Let $E$ be a complex Hilbert space, with inner product $\langle\cdot\;, \;\cdot\rangle$ and the norm $\|\cdot\|$ and let $\mathcal{L}(E)$ be the algebra of all bounded linear operators from $E$ to $E$. We recall the Douglas Theorem:
Douglas Theorem: Let $T_1,T_2 \in \mathcal{L}(E)$. The equation $T_1X=T_2$ has solutions in $\mathcal{L}(E)$ if and only if $\mathcal{R}(T_2) \subseteq \mathcal{R}(T_1)$, where $\mathcal{R}(T_1)$, $\mathcal{R}(T_2)$ are respectively the ranges of $T_1$ and $T_2$.
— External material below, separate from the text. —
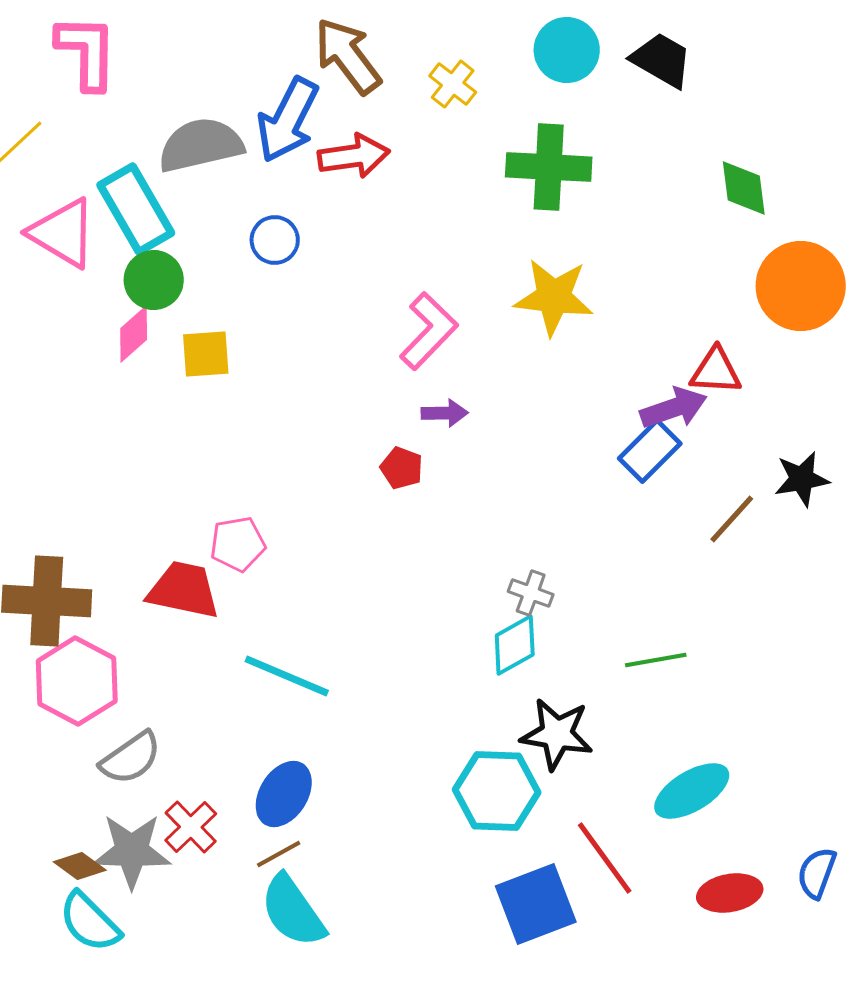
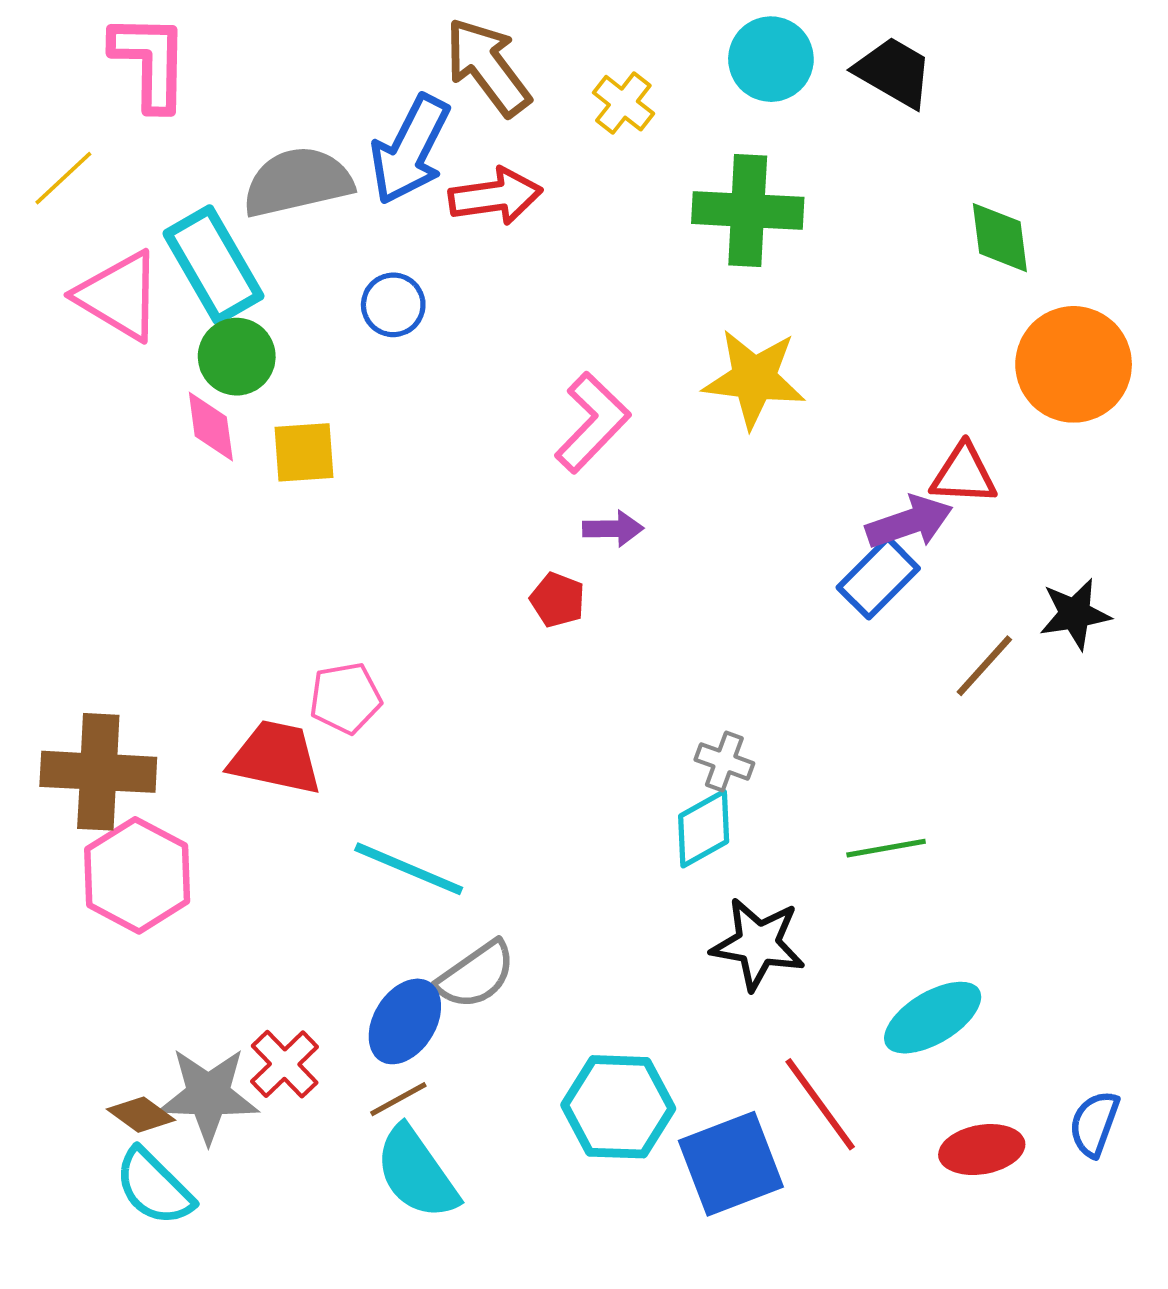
pink diamond: (134, 334) -> (211, 426), turned -56
gray semicircle: (131, 758) -> (476, 975), moved
cyan hexagon: (497, 791) -> (618, 1107), moved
Let $M\in \mathcal{L}(E)^+$ (i.e. $M^*=M$ and $\langle Mx\;, \;x\rangle \geq0,\;\forall x\in E$). By Douglas theorem $MX=T^*M$ has solutions if and only if $\mathcal{R}(T^{*}M)\subseteq \mathcal{R}(M)$.
I want to construct an example in which $MX=T^*M$ hasn't any solutions (i.e. $\mathcal{R}(T^{*}M)\nsubseteq \mathcal{R}(M)$.
Thank you.
Take $$ T=\begin{bmatrix} 0&1\\ 0&0\end{bmatrix} ,\ \ M=\begin{bmatrix} 1&0\\ 0&0\end{bmatrix}. $$ Then $T^*M=I-M$.